According to the Korea Exchange on the 13th, the KOSPI closed at 2,550.08, down 1.63% (42.19 points) from the previous session. This is the lowest level in one and a half years since November 2020 based on the closing price. In the afternoon, the decline widened, and the index fell to the 2,540 level during the session, marking a new low for the year. Especially, with eight consecutive trading days of decline this month, concerns spread among investors that the lower band of the KOSPI might have been breached.
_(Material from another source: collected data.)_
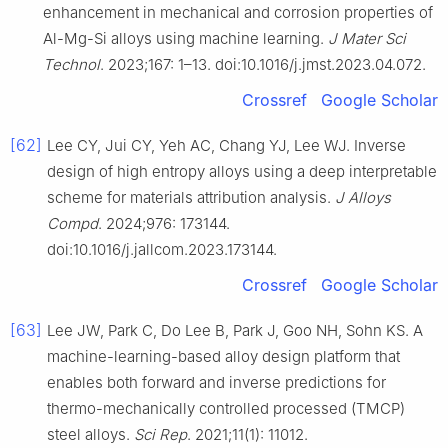
enhancement in mechanical and corrosion properties of
Al-Mg-Si alloys using machine learning.
J Mater Sci
Technol
. 2023;167: 1–13. doi:10.1016/j.jmst.2023.04.072.
Crossref
Google Scholar
[62]
Lee CY, Jui CY, Yeh AC, Chang YJ, Lee WJ. Inverse
design of high entropy alloys using a deep interpretable
scheme for materials attribution analysis.
J Alloys
Compd
. 2024;976: 173144.
doi:10.1016/j.jallcom.2023.173144.
Crossref
Google Scholar
[63]
Lee JW, Park C, Do Lee B, Park J, Goo NH, Sohn KS. A
machine-learning-based alloy design platform that
enables both forward and inverse predictions for
thermo-mechanically controlled processed (TMCP)
steel alloys.
Sci Rep
. 2021;11(1): 11012.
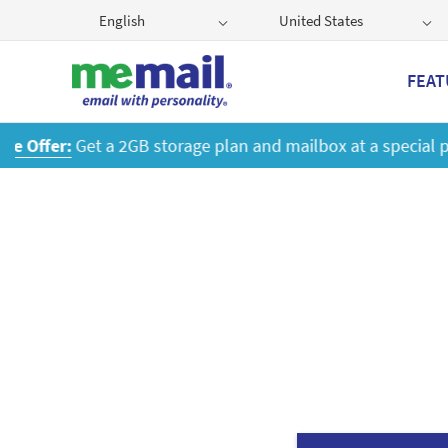
English
United States
FEAT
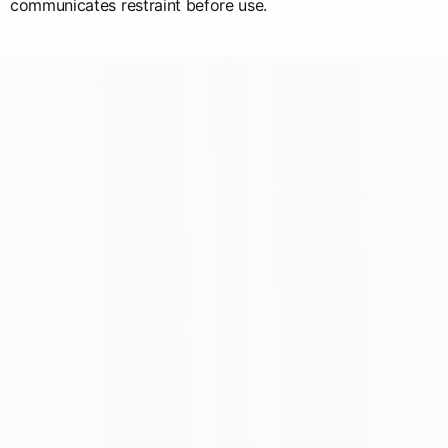
communicates restraint before use.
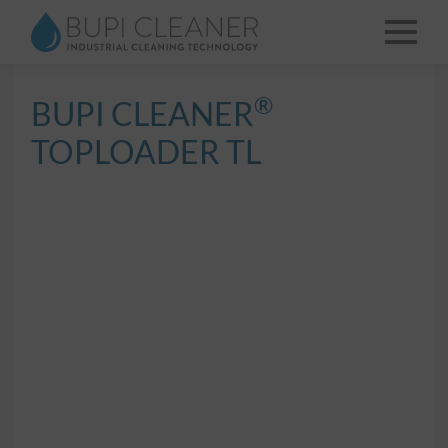
®
BUPI CLEANER
TOPLOADER TL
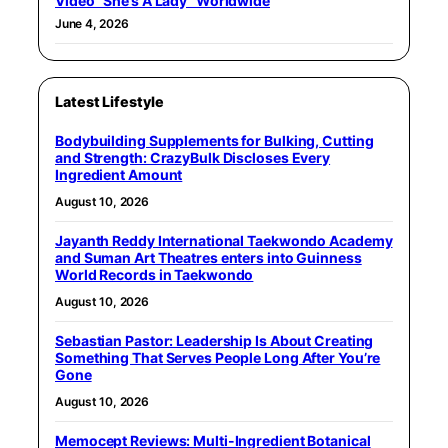
Video “She’s A Lady” Worldwide
June 4, 2026
Latest Lifestyle
Bodybuilding Supplements for Bulking, Cutting
and Strength: CrazyBulk Discloses Every
Ingredient Amount
August 10, 2026
Jayanth Reddy International Taekwondo Academy
and Suman Art Theatres enters into Guinness
World Records in Taekwondo
August 10, 2026
Sebastian Pastor: Leadership Is About Creating
Something That Serves People Long After You’re
Gone
August 10, 2026
Memocept Reviews: Multi-Ingredient Botanical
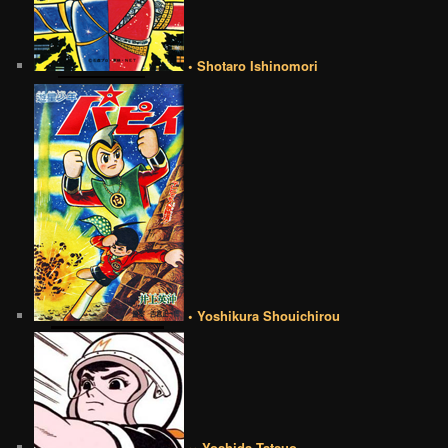
• Shotaro Ishinomori
• Yoshikura Shouichirou
•• Yoshida Tatsuo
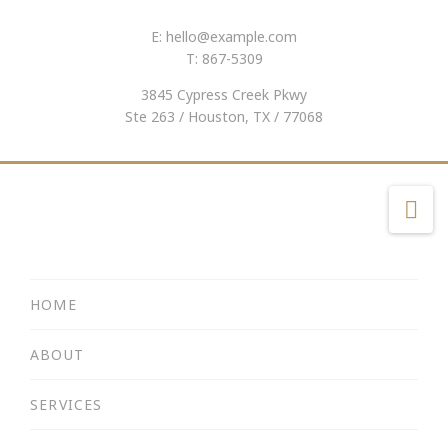
E:
hello@example.com
T: 867-5309
3845 Cypress Creek Pkwy
Ste 263 / Houston, TX / 77068
Na
HOME
ABOUT
SERVICES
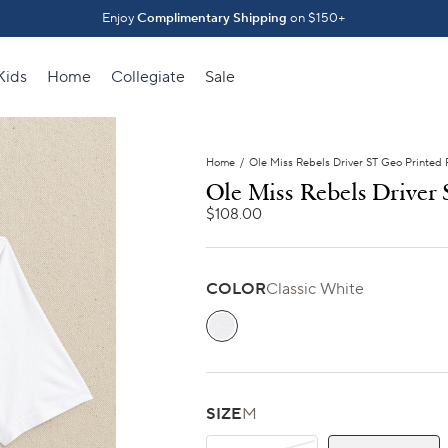
Introducing The Fall 2026 Collection
Enjoy
Complimentary Shipping
on $150+
Shop What's New ⟶
Kids
Home
Collegiate
Sale
Home
/
Ole Miss Rebels Driver ST Geo Printed 
Ole Miss Rebels Driver
$108.00
COLOR
Classic White
Classic White
SIZE
M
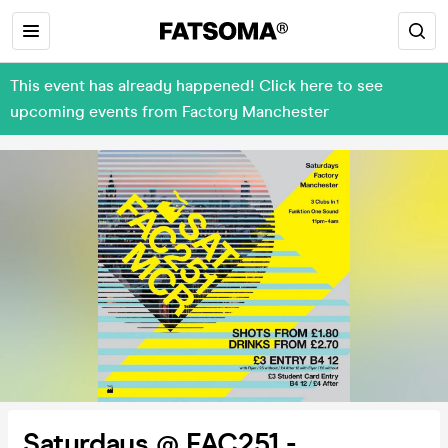
This event has already happened! Click here to see
upcoming events from Factory Manchester
Saturdays @ FAC251 -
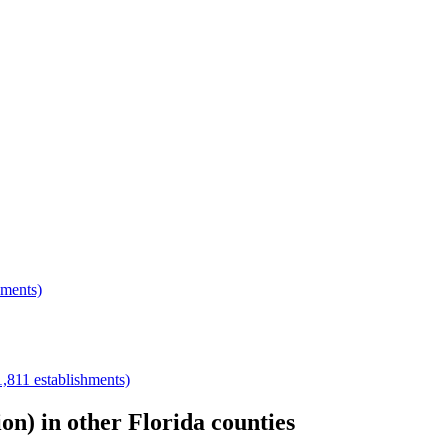
hments)
1,811
establishments)
ion)
in other
Florida
counties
Previously, the securities industry had forecast the KOSPI band for May to be between 2,500 and 2,840. Korea Investment & Securities Research Center suggested a May KOSPI band of 2,640 to 2,840, Daol Investment & Securities forecasted 2,560 to 2,780, and Kiwoom Securities expected 2,600 to 2,800. Some securities firms such as Eugene Investment & Securities and Shin Young Securities either did not provide a forecast for the lower band of the KOSPI or responded that they did not know.


Contrary to investors' concerns, the securities industry is gaining momentum in the view that the Korean stock market will not fall further. This is based on the judgment that the Korean stock market has downward rigidity due to its characteristic of reflecting negative factors earlier than the U.S. stock market. In fact, on the 13th, the KOSPI index opened at 2,570.01, up 0.78% (19.93 points) from the previous trading day, showing an upward trend as of the morning.


Kim Hak-gyun, head of the Shin Young Securities Research Center, said, "I do not know where the lower band of the KOSPI is," but added, "However, even if it falls further, it seems to be a range where recovery is possible."


Lee Kyung-soo, head of the Meritz Securities Research Center, also analyzed, "Considering the diversification of the KOSPI portfolio so far and the fact that corporate earnings are still maintained at around 180 trillion won, the possibility of falling below the 2018 peak is minimal."


However, the consensus is that a rapid rebound in the Korean stock market will be difficult. The basis is that there are no factors necessary for a rebound. Yoon Seok-mo, head of the Samsung Securities Research Center, interpreted, "There are no positive factors for our stock market such as inflation, prolonged Russia-Ukraine conflict, China's economic slowdown and shutdowns, or additional big-step rate hikes," adding, "Volatility expansion is inevitable."



Jang Hwa-tak, head of the DB Financial Investment Research Center, forecasted, "Stock prices will rebound when the perception that the inflation rate has peaked spreads."


This content was produced with the assistance of AI translation services.